**What you need to do:** Give the entries below again, word for word, and leave out the images.

**Data to use:**
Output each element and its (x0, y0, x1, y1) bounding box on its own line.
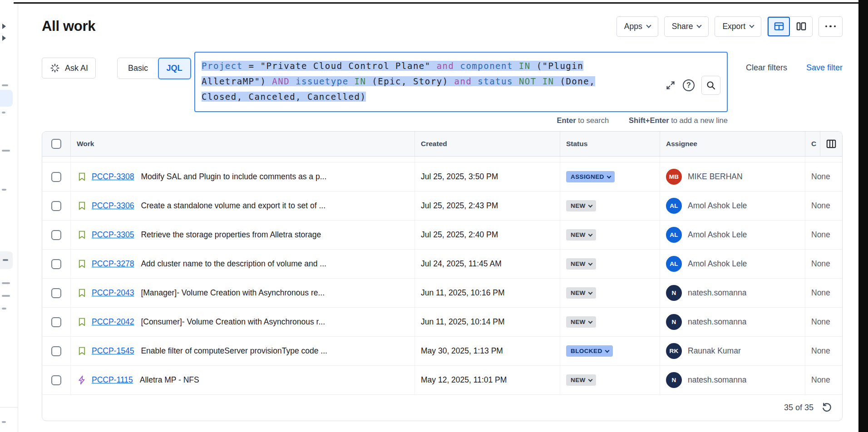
clipped-value: None (811, 230, 830, 240)
issue-summary: Enable filter of computeServer provision… (141, 346, 327, 356)
export-button[interactable]: Export (715, 16, 761, 37)
row-checkbox[interactable] (51, 317, 61, 327)
table-row[interactable]: PCCP-3308Modify SAL and Plugin to includ… (42, 162, 842, 191)
table-row[interactable]: PCCP-1115Alletra MP - NFSMay 12, 2025, 1… (42, 366, 842, 395)
row-checkbox[interactable] (51, 259, 61, 269)
assignee-cell[interactable]: MBMIKE BERHAN (660, 162, 805, 191)
detail-view-button[interactable] (790, 17, 812, 36)
epic-icon (77, 375, 87, 385)
table-row[interactable]: PCCP-3305Retrieve the storage properties… (42, 221, 842, 250)
detail-view-icon (795, 20, 807, 32)
column-settings-button[interactable] (820, 132, 842, 156)
refresh-button[interactable] (821, 402, 832, 413)
chevron-down-icon (607, 174, 611, 178)
search-button[interactable] (701, 76, 720, 95)
row-checkbox[interactable] (51, 288, 61, 298)
clipped-value: None (811, 201, 830, 211)
column-header-status[interactable]: Status (560, 132, 660, 156)
row-checkbox[interactable] (51, 375, 61, 385)
issue-summary: [Manager]- Volume Creation with Asynchro… (141, 288, 325, 298)
created-cell: Jul 25, 2025, 3:50 PM (414, 162, 560, 191)
issue-key-link[interactable]: PCCP-3308 (92, 172, 134, 182)
story-issue-type (77, 288, 87, 298)
table-row[interactable]: PCCP-2043[Manager]- Volume Creation with… (42, 279, 842, 308)
status-label: ASSIGNED (571, 173, 604, 180)
issue-key-link[interactable]: PCCP-2043 (92, 288, 134, 298)
column-header-work[interactable]: Work (70, 132, 414, 156)
more-icon (825, 25, 828, 28)
clear-filters-button[interactable]: Clear filters (746, 63, 787, 73)
assignee-cell[interactable]: ALAmol Ashok Lele (660, 221, 805, 249)
sidebar-expand-icon[interactable] (2, 24, 6, 29)
avatar: AL (666, 227, 682, 243)
chevron-down-icon (588, 203, 592, 207)
clipped-cell: None (805, 162, 842, 191)
status-badge[interactable]: NEW (566, 316, 596, 328)
status-badge[interactable]: BLOCKED (566, 345, 613, 357)
chevron-down-icon (588, 261, 592, 265)
expand-editor-button[interactable] (665, 80, 676, 91)
issue-key-link[interactable]: PCCP-1115 (92, 375, 133, 385)
row-checkbox[interactable] (51, 172, 61, 182)
clipped-cell: None (805, 279, 842, 307)
issue-key-link[interactable]: PCCP-1545 (92, 346, 134, 356)
assignee-name: Amol Ashok Lele (688, 201, 747, 211)
status-badge[interactable]: NEW (566, 258, 596, 270)
status-badge[interactable]: NEW (566, 287, 596, 299)
created-value: Jul 25, 2025, 3:50 PM (421, 172, 498, 182)
assignee-name: natesh.somanna (688, 375, 746, 385)
assignee-cell[interactable]: ALAmol Ashok Lele (660, 191, 805, 220)
created-value: Jun 11, 2025, 10:14 PM (421, 317, 505, 327)
status-badge[interactable]: ASSIGNED (566, 171, 615, 182)
issue-key-link[interactable]: PCCP-3278 (92, 259, 134, 269)
avatar: AL (666, 256, 682, 272)
sidebar-item-selected[interactable] (0, 90, 13, 107)
chevron-down-icon (697, 23, 702, 28)
row-checkbox[interactable] (51, 201, 61, 211)
issue-key-link[interactable]: PCCP-2042 (92, 317, 134, 327)
issue-key-link[interactable]: PCCP-3305 (92, 230, 134, 240)
ask-ai-button[interactable]: Ask AI (42, 58, 96, 79)
table-row[interactable]: PCCP-2042[Consumer]- Volume Creation wit… (42, 308, 842, 337)
status-label: NEW (571, 319, 586, 325)
status-badge[interactable]: NEW (566, 229, 596, 241)
table-row[interactable]: PCCP-1545Enable filter of computeServer … (42, 337, 842, 366)
clipped-value: None (811, 375, 830, 385)
issue-summary: Retrieve the storage properties from All… (141, 230, 321, 240)
assignee-name: Amol Ashok Lele (688, 259, 747, 269)
share-button[interactable]: Share (664, 16, 709, 37)
row-checkbox[interactable] (51, 230, 61, 240)
sidebar-fragment (2, 189, 6, 191)
column-header-assignee[interactable]: Assignee (660, 132, 805, 156)
save-filter-button[interactable]: Save filter (806, 63, 843, 73)
column-header-created[interactable]: Created (414, 132, 560, 156)
created-cell: Jul 24, 2025, 11:45 AM (414, 250, 560, 278)
story-issue-type (77, 346, 87, 356)
row-checkbox[interactable] (51, 346, 61, 356)
work-cell: PCCP-2042[Consumer]- Volume Creation wit… (70, 308, 414, 336)
table-header: Work Created Status Assignee C (42, 132, 842, 157)
apps-button[interactable]: Apps (616, 16, 658, 37)
assignee-cell[interactable]: ALAmol Ashok Lele (660, 250, 805, 278)
issue-summary: Alletra MP - NFS (140, 375, 199, 385)
sidebar-expand-icon[interactable] (2, 35, 6, 41)
clipped-cell: None (805, 366, 842, 394)
status-badge[interactable]: NEW (566, 374, 596, 386)
table-row[interactable]: PCCP-3278Add cluster name to the descrip… (42, 250, 842, 279)
assignee-cell[interactable]: Nnatesh.somanna (660, 366, 805, 394)
jql-input[interactable]: Project = "Private Cloud Control Plane" … (194, 52, 728, 112)
basic-mode-button[interactable]: Basic (118, 58, 158, 79)
help-icon[interactable]: ? (683, 79, 695, 91)
clipped-cell: None (805, 191, 842, 220)
status-badge[interactable]: NEW (566, 200, 596, 211)
jql-mode-button[interactable]: JQL (158, 58, 191, 79)
select-all-checkbox[interactable] (51, 139, 61, 149)
assignee-cell[interactable]: RKRaunak Kumar (660, 337, 805, 365)
issue-key-link[interactable]: PCCP-3306 (92, 201, 134, 211)
assignee-cell[interactable]: Nnatesh.somanna (660, 279, 805, 307)
more-button[interactable] (819, 16, 843, 37)
table-row[interactable]: PCCP-3306Create a standalone volume and … (42, 191, 842, 221)
created-value: Jun 11, 2025, 10:16 PM (421, 288, 505, 298)
table-view-button[interactable] (768, 17, 790, 36)
assignee-cell[interactable]: Nnatesh.somanna (660, 308, 805, 336)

**Response to this exercise:**
Output each element and its (x0, y0, x1, y1) bounding box on its own line.
clipped-value: None (811, 230, 830, 240)
issue-summary: Enable filter of computeServer provision… (141, 346, 327, 356)
export-button[interactable]: Export (715, 16, 761, 37)
row-checkbox[interactable] (51, 317, 61, 327)
table-row[interactable]: PCCP-3308Modify SAL and Plugin to includ… (42, 162, 842, 191)
table-row[interactable]: PCCP-1115Alletra MP - NFSMay 12, 2025, 1… (42, 366, 842, 395)
row-checkbox[interactable] (51, 259, 61, 269)
assignee-cell[interactable]: MBMIKE BERHAN (660, 162, 805, 191)
detail-view-button[interactable] (790, 17, 812, 36)
epic-icon (77, 375, 87, 385)
table-row[interactable]: PCCP-3305Retrieve the storage properties… (42, 221, 842, 250)
detail-view-icon (795, 20, 807, 32)
column-settings-button[interactable] (820, 132, 842, 156)
refresh-button[interactable] (821, 402, 832, 413)
chevron-down-icon (607, 174, 611, 178)
search-button[interactable] (701, 76, 720, 95)
row-checkbox[interactable] (51, 288, 61, 298)
clipped-value: None (811, 201, 830, 211)
column-header-status[interactable]: Status (560, 132, 660, 156)
row-checkbox[interactable] (51, 375, 61, 385)
issue-summary: [Manager]- Volume Creation with Asynchro… (141, 288, 325, 298)
created-cell: Jul 25, 2025, 3:50 PM (414, 162, 560, 191)
issue-key-link[interactable]: PCCP-3308 (92, 172, 134, 182)
story-issue-type (77, 288, 87, 298)
table-row[interactable]: PCCP-2043[Manager]- Volume Creation with… (42, 279, 842, 308)
status-label: ASSIGNED (571, 173, 604, 180)
issue-key-link[interactable]: PCCP-2043 (92, 288, 134, 298)
column-header-work[interactable]: Work (70, 132, 414, 156)
more-icon (825, 25, 828, 28)
clear-filters-button[interactable]: Clear filters (746, 63, 787, 73)
assignee-cell[interactable]: ALAmol Ashok Lele (660, 221, 805, 249)
sidebar-expand-icon[interactable] (2, 24, 6, 29)
avatar: AL (666, 227, 682, 243)
chevron-down-icon (588, 203, 592, 207)
clipped-cell: None (805, 162, 842, 191)
status-badge[interactable]: NEW (566, 316, 596, 328)
status-badge[interactable]: BLOCKED (566, 345, 613, 357)
chevron-down-icon (588, 261, 592, 265)
expand-editor-button[interactable] (665, 80, 676, 91)
issue-key-link[interactable]: PCCP-1115 (92, 375, 133, 385)
row-checkbox[interactable] (51, 172, 61, 182)
clipped-cell: None (805, 279, 842, 307)
issue-key-link[interactable]: PCCP-1545 (92, 346, 134, 356)
assignee-name: Amol Ashok Lele (688, 201, 747, 211)
status-badge[interactable]: NEW (566, 258, 596, 270)
status-badge[interactable]: NEW (566, 287, 596, 299)
created-value: Jul 25, 2025, 3:50 PM (421, 172, 498, 182)
assignee-name: natesh.somanna (688, 375, 746, 385)
assignee-cell[interactable]: ALAmol Ashok Lele (660, 191, 805, 220)
created-value: Jun 11, 2025, 10:14 PM (421, 317, 505, 327)
status-badge[interactable]: ASSIGNED (566, 171, 615, 182)
issue-key-link[interactable]: PCCP-3278 (92, 259, 134, 269)
avatar: AL (666, 256, 682, 272)
sidebar-item-selected[interactable] (0, 90, 13, 107)
chevron-down-icon (697, 23, 702, 28)
row-checkbox[interactable] (51, 201, 61, 211)
issue-key-link[interactable]: PCCP-2042 (92, 317, 134, 327)
issue-key-link[interactable]: PCCP-3305 (92, 230, 134, 240)
ask-ai-button[interactable]: Ask AI (42, 58, 96, 79)
table-row[interactable]: PCCP-2042[Consumer]- Volume Creation wit… (42, 308, 842, 337)
status-label: NEW (571, 319, 586, 325)
status-badge[interactable]: NEW (566, 229, 596, 241)
table-row[interactable]: PCCP-1545Enable filter of computeServer … (42, 337, 842, 366)
clipped-value: None (811, 375, 830, 385)
issue-summary: Retrieve the storage properties from All… (141, 230, 321, 240)
assignee-name: Amol Ashok Lele (688, 259, 747, 269)
share-button[interactable]: Share (664, 16, 709, 37)
row-checkbox[interactable] (51, 230, 61, 240)
sidebar-fragment (2, 189, 6, 191)
column-header-assignee[interactable]: Assignee (660, 132, 805, 156)
save-filter-button[interactable]: Save filter (806, 63, 843, 73)
column-header-created[interactable]: Created (414, 132, 560, 156)
created-cell: Jul 24, 2025, 11:45 AM (414, 250, 560, 278)
story-issue-type (77, 346, 87, 356)
row-checkbox[interactable] (51, 346, 61, 356)
work-cell: PCCP-2042[Consumer]- Volume Creation wit… (70, 308, 414, 336)
table-header: Work Created Status Assignee C (42, 132, 842, 157)
apps-button[interactable]: Apps (616, 16, 658, 37)
assignee-cell[interactable]: ALAmol Ashok Lele (660, 250, 805, 278)
issue-summary: Alletra MP - NFS (140, 375, 199, 385)
sidebar-expand-icon[interactable] (2, 35, 6, 41)
clipped-cell: None (805, 366, 842, 394)
status-badge[interactable]: NEW (566, 374, 596, 386)
table-row[interactable]: PCCP-3278Add cluster name to the descrip… (42, 250, 842, 279)
assignee-cell[interactable]: Nnatesh.somanna (660, 366, 805, 394)
jql-input[interactable]: Project = "Private Cloud Control Plane" … (194, 52, 728, 112)
basic-mode-button[interactable]: Basic (118, 58, 158, 79)
help-icon[interactable]: ? (683, 79, 695, 91)
clipped-cell: None (805, 191, 842, 220)
status-badge[interactable]: NEW (566, 200, 596, 211)
jql-mode-button[interactable]: JQL (158, 58, 191, 79)
select-all-checkbox[interactable] (51, 139, 61, 149)
assignee-cell[interactable]: RKRaunak Kumar (660, 337, 805, 365)
issue-key-link[interactable]: PCCP-3306 (92, 201, 134, 211)
assignee-cell[interactable]: Nnatesh.somanna (660, 279, 805, 307)
more-button[interactable] (819, 16, 843, 37)
table-row[interactable]: PCCP-3306Create a standalone volume and … (42, 191, 842, 221)
created-value: Jun 11, 2025, 10:16 PM (421, 288, 505, 298)
table-view-button[interactable] (768, 17, 790, 36)
assignee-cell[interactable]: Nnatesh.somanna (660, 308, 805, 336)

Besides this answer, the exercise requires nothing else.